In an ideal world the inputs to the physical hardware can be directly fed to the physical model and the outputs compared. The model is then “tuned” to reach the highest level of correlation.
Building up from simpler models…

Sometimes the full physical device is not available for data collection. In this case your physical model architecture is built from correlated “submodules.” In this case the accuracy of calculations is even more critical. For the simple case where the accuracy is consistent across the full operating domain it can be calculated as
acc(tot) = acc(1) * acc(2) * … * acc(n)
However, since it is more common that the accuracy is dependent on where in the operating envelope you exercise the model it should be calculated as
acc(tot,r1) = acc(1,r1) * acc(2,r1) * … * acc(n,r1)
acc(tot,r2) = acc(1,r2) * acc(2,r2) * … * acc(n,r2)
acc(tot,rm) = acc(1,rm) * acc(2,rm) * … * acc(n,rm)

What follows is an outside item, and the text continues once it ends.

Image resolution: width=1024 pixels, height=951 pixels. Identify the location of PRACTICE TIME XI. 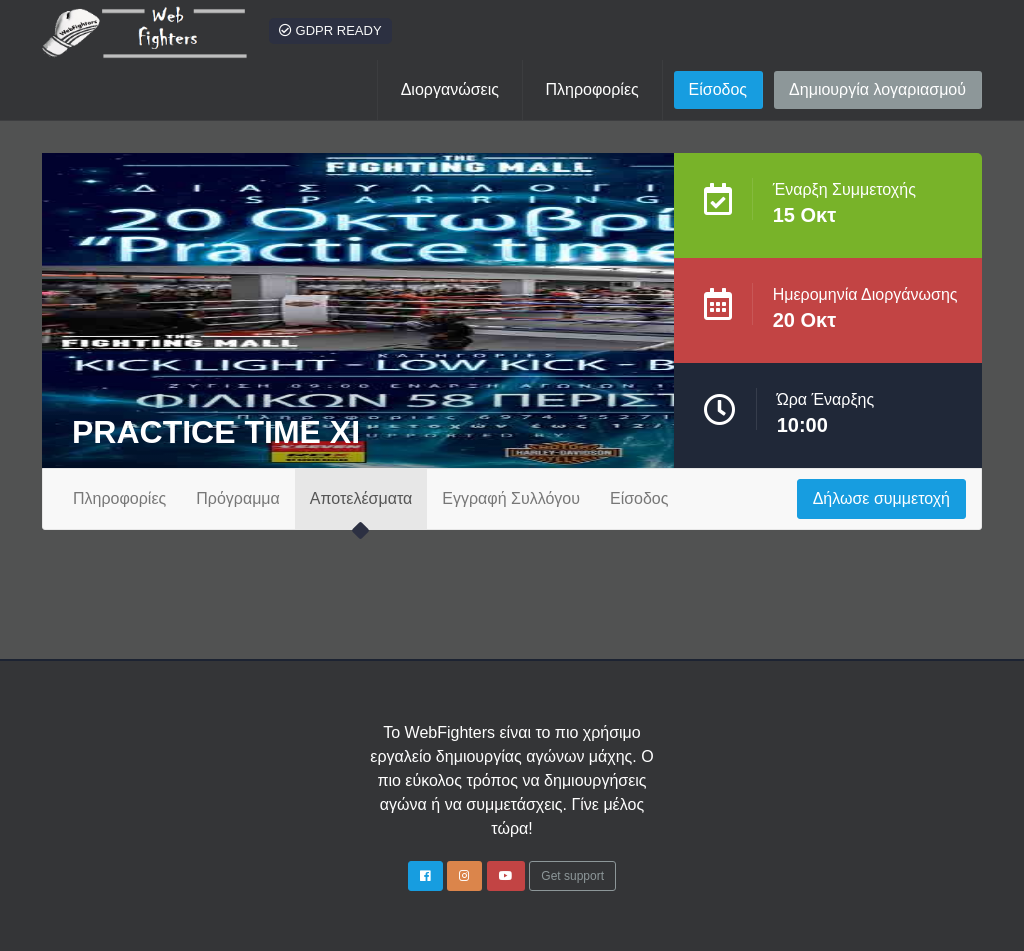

In operating regions where sub-models have lower accuracy it is important to maintain high levels of accuracy in the other sub-models.
Footnote
- This is both a reference to the image and a chance to say, image searches on the phrase “the real world” bring up the MTV show and almost nothing else.
- Remember, one of the reasons for physical models are to take the place of tests in unsafe operating conditions!
- Sometimes multiple models are required to handle different operating conditions.
- The “3” here was in the mathematical sense, C to the third power. The 4 in parenthesis is the footnote.